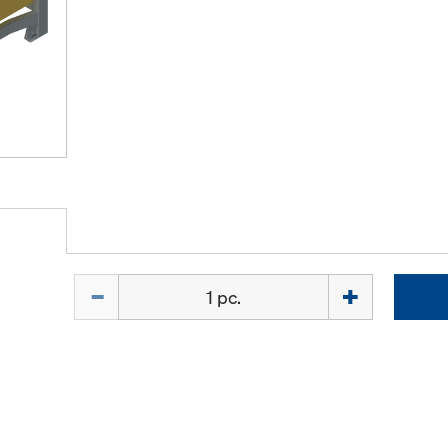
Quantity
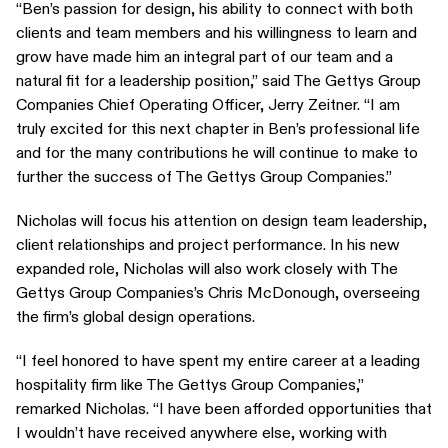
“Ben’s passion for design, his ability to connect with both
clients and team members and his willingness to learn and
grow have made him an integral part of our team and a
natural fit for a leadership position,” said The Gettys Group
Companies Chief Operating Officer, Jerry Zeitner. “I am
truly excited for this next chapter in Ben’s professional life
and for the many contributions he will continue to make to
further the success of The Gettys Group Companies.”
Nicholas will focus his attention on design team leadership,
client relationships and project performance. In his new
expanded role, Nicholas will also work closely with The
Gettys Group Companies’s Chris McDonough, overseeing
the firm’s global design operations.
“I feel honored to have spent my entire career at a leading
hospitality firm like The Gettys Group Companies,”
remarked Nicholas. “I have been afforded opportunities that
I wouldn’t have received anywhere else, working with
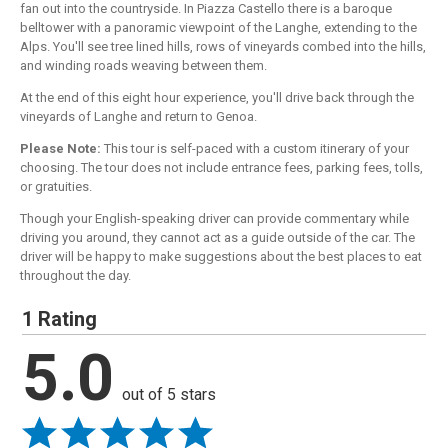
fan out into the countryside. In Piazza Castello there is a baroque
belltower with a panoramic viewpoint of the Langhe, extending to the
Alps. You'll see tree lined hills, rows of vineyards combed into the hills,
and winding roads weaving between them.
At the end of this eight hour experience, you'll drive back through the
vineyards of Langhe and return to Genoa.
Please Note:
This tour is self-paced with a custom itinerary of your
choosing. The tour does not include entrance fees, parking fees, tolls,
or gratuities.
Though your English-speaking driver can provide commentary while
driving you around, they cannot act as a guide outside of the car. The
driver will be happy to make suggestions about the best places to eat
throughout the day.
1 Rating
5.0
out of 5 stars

————

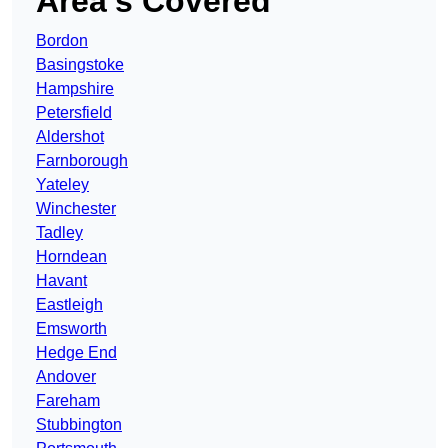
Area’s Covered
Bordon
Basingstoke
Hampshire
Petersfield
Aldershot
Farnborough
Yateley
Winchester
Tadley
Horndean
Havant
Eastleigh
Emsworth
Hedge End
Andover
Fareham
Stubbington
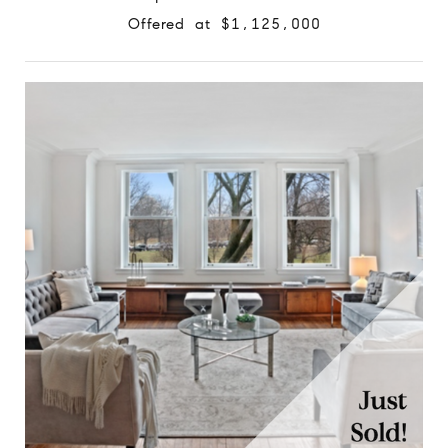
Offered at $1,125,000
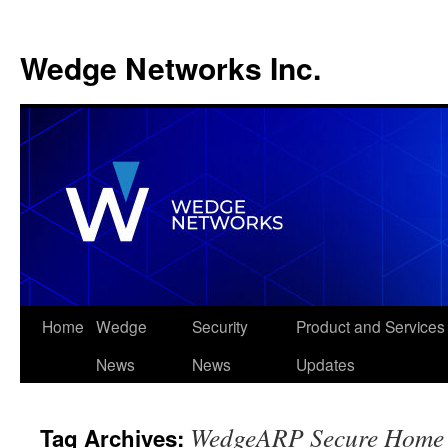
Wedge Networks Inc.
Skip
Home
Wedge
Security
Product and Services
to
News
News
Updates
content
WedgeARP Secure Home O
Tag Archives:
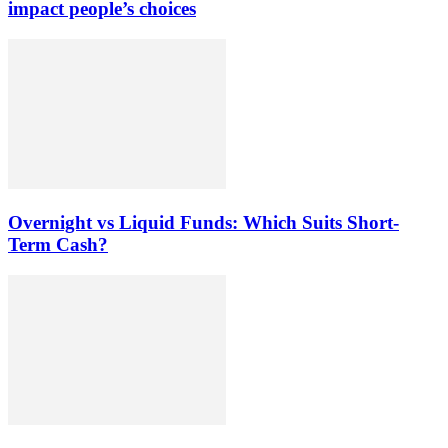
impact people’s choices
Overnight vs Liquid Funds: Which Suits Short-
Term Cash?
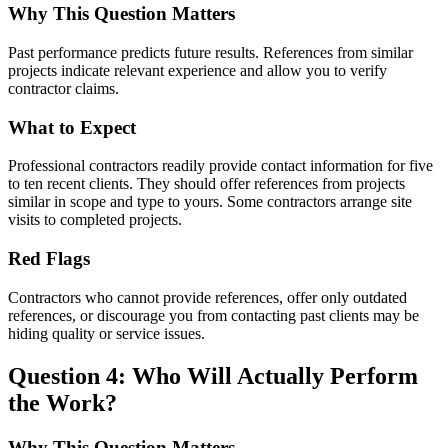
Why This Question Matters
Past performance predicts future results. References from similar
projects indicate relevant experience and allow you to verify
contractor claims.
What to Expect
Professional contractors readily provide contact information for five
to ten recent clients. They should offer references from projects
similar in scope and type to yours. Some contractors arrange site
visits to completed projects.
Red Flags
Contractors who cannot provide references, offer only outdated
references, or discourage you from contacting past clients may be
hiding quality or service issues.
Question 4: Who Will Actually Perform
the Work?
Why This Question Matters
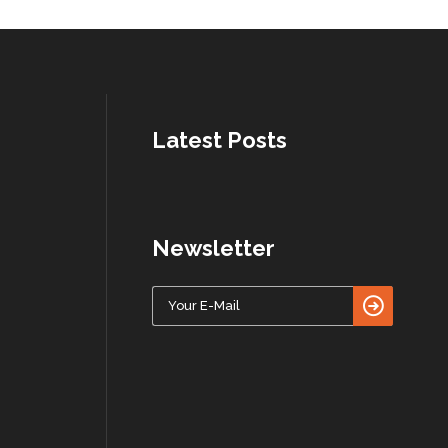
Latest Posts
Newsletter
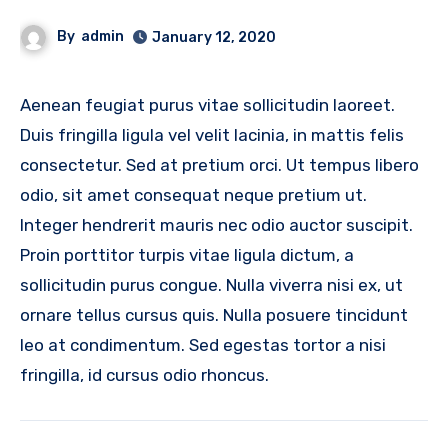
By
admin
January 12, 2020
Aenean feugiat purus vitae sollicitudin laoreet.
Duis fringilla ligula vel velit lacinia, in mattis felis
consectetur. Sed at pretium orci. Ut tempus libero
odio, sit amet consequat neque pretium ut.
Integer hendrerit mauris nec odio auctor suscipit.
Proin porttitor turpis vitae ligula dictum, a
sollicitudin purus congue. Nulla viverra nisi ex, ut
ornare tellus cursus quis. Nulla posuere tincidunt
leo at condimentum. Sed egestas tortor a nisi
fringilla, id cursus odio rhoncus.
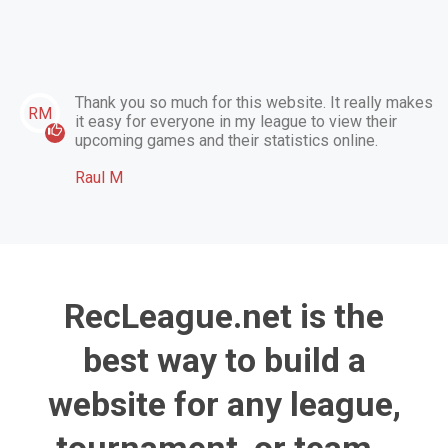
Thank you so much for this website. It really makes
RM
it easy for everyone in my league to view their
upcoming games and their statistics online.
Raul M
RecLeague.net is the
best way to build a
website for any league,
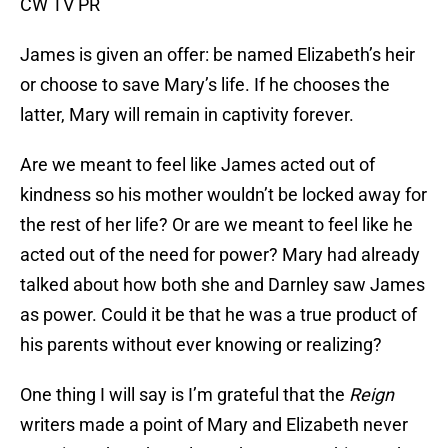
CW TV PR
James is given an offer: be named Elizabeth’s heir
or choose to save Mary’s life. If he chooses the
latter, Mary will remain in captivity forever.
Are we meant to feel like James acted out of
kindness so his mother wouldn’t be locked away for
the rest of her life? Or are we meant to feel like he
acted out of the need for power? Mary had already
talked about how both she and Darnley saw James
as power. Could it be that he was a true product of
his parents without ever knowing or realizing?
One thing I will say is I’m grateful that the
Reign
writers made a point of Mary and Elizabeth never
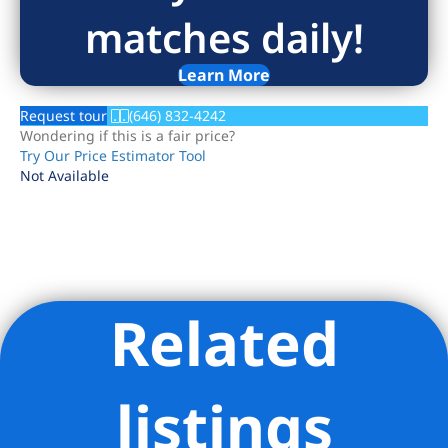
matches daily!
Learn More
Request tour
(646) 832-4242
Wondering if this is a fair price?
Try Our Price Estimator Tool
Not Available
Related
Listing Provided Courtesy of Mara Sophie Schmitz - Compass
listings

————

Extract from the material all lines containing the string "feel".

“I feel honored to have spent my entire career at a leading
Are we meant to feel like James acted out of
the rest of her life? Or are we meant to feel like he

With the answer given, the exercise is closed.